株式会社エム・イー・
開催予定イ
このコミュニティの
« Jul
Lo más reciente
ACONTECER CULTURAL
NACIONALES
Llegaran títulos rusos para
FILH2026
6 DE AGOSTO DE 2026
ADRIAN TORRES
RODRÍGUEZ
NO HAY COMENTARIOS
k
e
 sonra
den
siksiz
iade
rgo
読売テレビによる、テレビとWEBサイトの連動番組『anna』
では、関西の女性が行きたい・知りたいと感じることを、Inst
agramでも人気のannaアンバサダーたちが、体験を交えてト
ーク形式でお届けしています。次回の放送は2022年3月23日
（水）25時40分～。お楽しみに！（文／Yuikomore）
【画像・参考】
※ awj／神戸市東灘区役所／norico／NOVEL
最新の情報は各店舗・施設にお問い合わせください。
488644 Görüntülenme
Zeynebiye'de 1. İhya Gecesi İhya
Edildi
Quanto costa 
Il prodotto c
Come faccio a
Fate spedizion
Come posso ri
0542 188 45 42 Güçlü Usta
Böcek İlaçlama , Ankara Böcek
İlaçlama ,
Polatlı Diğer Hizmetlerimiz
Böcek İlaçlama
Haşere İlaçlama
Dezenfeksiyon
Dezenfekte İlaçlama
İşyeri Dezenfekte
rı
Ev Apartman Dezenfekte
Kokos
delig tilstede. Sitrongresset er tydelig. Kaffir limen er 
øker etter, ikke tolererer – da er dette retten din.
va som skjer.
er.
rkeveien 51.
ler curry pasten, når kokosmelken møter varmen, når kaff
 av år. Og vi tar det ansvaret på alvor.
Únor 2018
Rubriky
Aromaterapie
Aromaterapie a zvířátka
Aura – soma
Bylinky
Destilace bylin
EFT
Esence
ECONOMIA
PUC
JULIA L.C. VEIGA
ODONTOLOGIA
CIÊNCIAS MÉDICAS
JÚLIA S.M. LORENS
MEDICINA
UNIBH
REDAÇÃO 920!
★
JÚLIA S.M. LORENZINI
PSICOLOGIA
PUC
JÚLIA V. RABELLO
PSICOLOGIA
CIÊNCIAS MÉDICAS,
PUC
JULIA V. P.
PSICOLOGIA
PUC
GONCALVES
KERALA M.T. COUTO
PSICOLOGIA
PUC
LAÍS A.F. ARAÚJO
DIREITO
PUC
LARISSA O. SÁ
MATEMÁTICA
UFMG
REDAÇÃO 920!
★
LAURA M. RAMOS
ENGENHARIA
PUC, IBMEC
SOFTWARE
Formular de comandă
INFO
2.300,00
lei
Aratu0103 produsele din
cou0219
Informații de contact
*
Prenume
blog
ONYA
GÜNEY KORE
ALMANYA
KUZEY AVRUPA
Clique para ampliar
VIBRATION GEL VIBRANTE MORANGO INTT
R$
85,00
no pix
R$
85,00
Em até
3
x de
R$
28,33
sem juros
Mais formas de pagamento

● ● ● ● ●

Work to be completed ->
Return the whole of the data, character for character.

Answer to this problem ->
株式会社エム・イー・
開催予定イ
このコミュニティの
« Jul
Lo más reciente
ACONTECER CULTURAL
NACIONALES
Llegaran títulos rusos para
FILH2026
6 DE AGOSTO DE 2026
ADRIAN TORRES
RODRÍGUEZ
NO HAY COMENTARIOS
k
e
 sonra
den
siksiz
iade
rgo
読売テレビによる、テレビとWEBサイトの連動番組『anna』
では、関西の女性が行きたい・知りたいと感じることを、Inst
agramでも人気のannaアンバサダーたちが、体験を交えてト
ーク形式でお届けしています。次回の放送は2022年3月23日
（水）25時40分～。お楽しみに！（文／Yuikomore）
【画像・参考】
※ awj／神戸市東灘区役所／norico／NOVEL
最新の情報は各店舗・施設にお問い合わせください。
488644 Görüntülenme
Zeynebiye'de 1. İhya Gecesi İhya
Edildi
Quanto costa 
Il prodotto c
Come faccio a
Fate spedizion
Come posso ri
0542 188 45 42 Güçlü Usta
Böcek İlaçlama , Ankara Böcek
İlaçlama ,
Polatlı Diğer Hizmetlerimiz
Böcek İlaçlama
Haşere İlaçlama
Dezenfeksiyon
Dezenfekte İlaçlama
İşyeri Dezenfekte
rı
Ev Apartman Dezenfekte
Kokos
delig tilstede. Sitrongresset er tydelig. Kaffir limen er 
øker etter, ikke tolererer – da er dette retten din.
va som skjer.
er.
rkeveien 51.
ler curry pasten, når kokosmelken møter varmen, når kaff
 av år. Og vi tar det ansvaret på alvor.
Únor 2018
Rubriky
Aromaterapie
Aromaterapie a zvířátka
Aura – soma
Bylinky
Destilace bylin
EFT
Esence
ECONOMIA
PUC
JULIA L.C. VEIGA
ODONTOLOGIA
CIÊNCIAS MÉDICAS
JÚLIA S.M. LORENS
MEDICINA
UNIBH
REDAÇÃO 920!
★
JÚLIA S.M. LORENZINI
PSICOLOGIA
PUC
JÚLIA V. RABELLO
PSICOLOGIA
CIÊNCIAS MÉDICAS,
PUC
JULIA V. P.
PSICOLOGIA
PUC
GONCALVES
KERALA M.T. COUTO
PSICOLOGIA
PUC
LAÍS A.F. ARAÚJO
DIREITO
PUC
LARISSA O. SÁ
MATEMÁTICA
UFMG
REDAÇÃO 920!
★
LAURA M. RAMOS
ENGENHARIA
PUC, IBMEC
SOFTWARE
Formular de comandă
INFO
2.300,00
lei
Aratu0103 produsele din
cou0219
Informații de contact
*
Prenume
blog
ONYA
GÜNEY KORE
ALMANYA
KUZEY AVRUPA
Clique para ampliar
VIBRATION GEL VIBRANTE MORANGO INTT
R$
85,00
no pix
R$
85,00
Em até
3
x de
R$
28,33
sem juros
Mais formas de pagamento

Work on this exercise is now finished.